- Input data -

▬▬▬▬▬▬▬▬▬▬

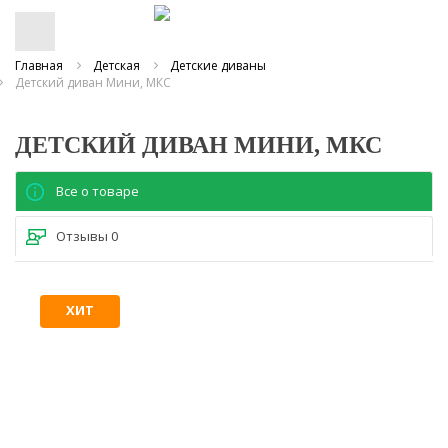
Главная
Детская
Детские диваны
Детский диван Мини, МКС
ДЕТСКИЙ ДИВАН МИНИ, МКС
Все о товаре
Отзывы
0
ХИТ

▬▬▬▬▬▬▬▬▬▬

The whole listing should be retyped word for word; none of its pictures belong in the copy.

- Answer section -
Главная
Детская
Детские диваны
Детский диван Мини, МКС
ДЕТСКИЙ ДИВАН МИНИ, МКС
Все о товаре
Отзывы
0
ХИТ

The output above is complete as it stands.